20

He was polished and he shone in the morning light; he said his name was Stanley and he was glad that they had come. He recognized three of them— Hezekiah, Jason and Red Cloud, in that order—and he said that word and rumor of them had made its way into the Project. Introduced to John, he professed unusual pleasure at meeting a man from among the stars. He was suave and genteel and he glittered when he walked and he said it was neighborly of them to pay a visit, even after all the years, and that he was desolated he could offer neither food nor drink, since robots made no use of either.
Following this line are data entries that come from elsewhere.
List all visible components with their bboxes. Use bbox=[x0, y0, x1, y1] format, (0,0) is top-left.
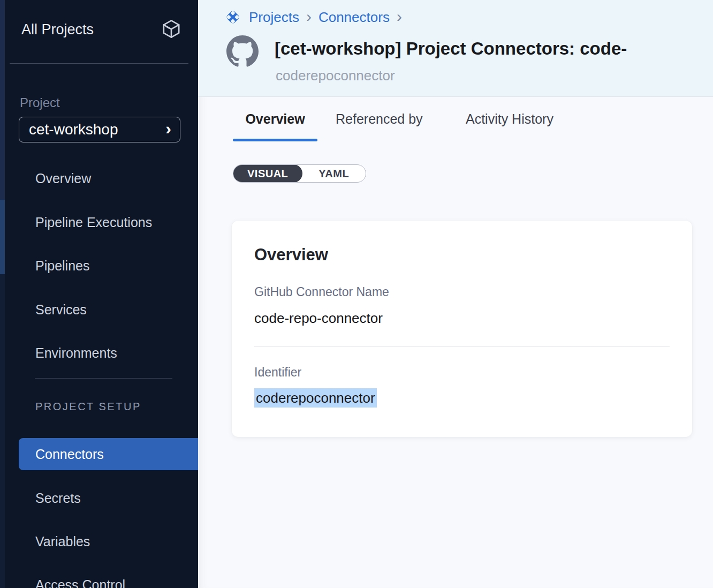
visual-yaml-toggle[interactable]: VISUAL YAML bbox=[233, 164, 366, 183]
project-label: Project bbox=[20, 95, 60, 110]
main-content: Projects › Connectors › [cet-workshop] P… bbox=[198, 0, 713, 588]
tab-referenced-by[interactable]: Referenced by bbox=[336, 111, 423, 127]
module-rail bbox=[0, 0, 5, 588]
github-icon bbox=[226, 35, 259, 67]
sidebar-item-variables[interactable]: Variables bbox=[35, 532, 90, 551]
sidebar-item-pipelines[interactable]: Pipelines bbox=[35, 256, 89, 275]
project-setup-section-header: PROJECT SETUP bbox=[35, 401, 141, 413]
breadcrumb-projects-link[interactable]: Projects bbox=[249, 9, 299, 26]
harness-project-icon bbox=[224, 8, 242, 26]
field-label-github-connector-name: GitHub Connector Name bbox=[254, 285, 389, 299]
chevron-right-icon: › bbox=[165, 120, 171, 137]
breadcrumb: Projects › Connectors › bbox=[224, 8, 402, 26]
page-title: [cet-workshop] Project Connectors: code- bbox=[275, 39, 627, 59]
sidebar-item-pipeline-executions[interactable]: Pipeline Executions bbox=[35, 213, 152, 232]
card-divider bbox=[254, 346, 670, 346]
page-header: Projects › Connectors › [cet-workshop] P… bbox=[198, 0, 713, 97]
all-projects-label[interactable]: All Projects bbox=[21, 21, 94, 38]
active-tab-underline bbox=[233, 139, 317, 141]
sidebar-item-connectors[interactable]: Connectors bbox=[19, 438, 198, 470]
field-value-connector-name: code-repo-connector bbox=[254, 310, 383, 327]
app-window: All Projects Project cet-workshop › Over… bbox=[0, 0, 713, 588]
sidebar-item-label: Connectors bbox=[35, 447, 104, 462]
toggle-option-visual[interactable]: VISUAL bbox=[233, 164, 302, 183]
module-rail-segment-active bbox=[0, 200, 5, 274]
project-selector[interactable]: cet-workshop › bbox=[19, 117, 180, 142]
field-value-identifier: coderepoconnector bbox=[254, 390, 377, 406]
module-rail-segment bbox=[0, 0, 5, 200]
project-selector-value: cet-workshop bbox=[29, 121, 118, 138]
sidebar-item-services[interactable]: Services bbox=[35, 300, 87, 319]
overview-card: Overview GitHub Connector Name code-repo… bbox=[232, 221, 692, 437]
selected-text-highlight: coderepoconnector bbox=[254, 388, 377, 408]
sidebar-divider bbox=[35, 378, 172, 379]
breadcrumb-separator-icon: › bbox=[397, 9, 402, 25]
card-title: Overview bbox=[254, 245, 328, 265]
page-subtitle: coderepoconnector bbox=[276, 67, 395, 84]
sidebar: All Projects Project cet-workshop › Over… bbox=[0, 0, 198, 588]
sidebar-item-environments[interactable]: Environments bbox=[35, 343, 117, 363]
sidebar-item-access-control[interactable]: Access Control bbox=[35, 575, 125, 588]
toggle-option-yaml[interactable]: YAML bbox=[302, 165, 366, 182]
sidebar-divider bbox=[10, 63, 188, 64]
tab-overview[interactable]: Overview bbox=[233, 111, 317, 127]
breadcrumb-separator-icon: › bbox=[306, 9, 312, 25]
sidebar-item-overview[interactable]: Overview bbox=[35, 169, 91, 188]
field-label-identifier: Identifier bbox=[254, 365, 301, 380]
cube-icon[interactable] bbox=[161, 18, 182, 40]
sidebar-item-secrets[interactable]: Secrets bbox=[35, 488, 81, 508]
tab-activity-history[interactable]: Activity History bbox=[466, 111, 553, 127]
breadcrumb-connectors-link[interactable]: Connectors bbox=[318, 9, 390, 26]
Apparently a watch had been kept on them from the time of the flotilla's first appearance, coming up the river, for he had been waiting for them on the blufftop when they came climbing up the path, with the beached canoes and the men who had paddled them waiting on the shore below the bluff.

Above the blufftop towered the structure, whatever it might be—a huge and curving thinness that flared out, with a greater diameter at the top than at that point where it emerged from the ground, black with the shine of many metallic highlights that caught the morning sun, a huge and curving thinness that went up into the sky, more like a fantastic monument or a dreaming sculpture than it was like a structure and, looking at it, it seemed to make no sense. Set in a circle, it did not quite complete the circle, but stood with a V-section of emptiness gaping on one side of it.

From where they stood, at some distance beyond the flaring structure, lay the mounds of the ancient city, with here and there broken walls and the metallic skeletons of buildings still rising above the uneven ground, looking for all the world like the canted arms or the stiffened hands of corpses buried hurriedly and too shallowly for decency.

Across the river stood another mounded area, but here the disintegration of the buildings seemed somewhat less advanced, for at certain intervals great piles of masonry still emerged.

Stanley saw Jason looking at the structures. "The old university," he said. "We have been at great pains to preserve some selected buildings."

"You make use of them?"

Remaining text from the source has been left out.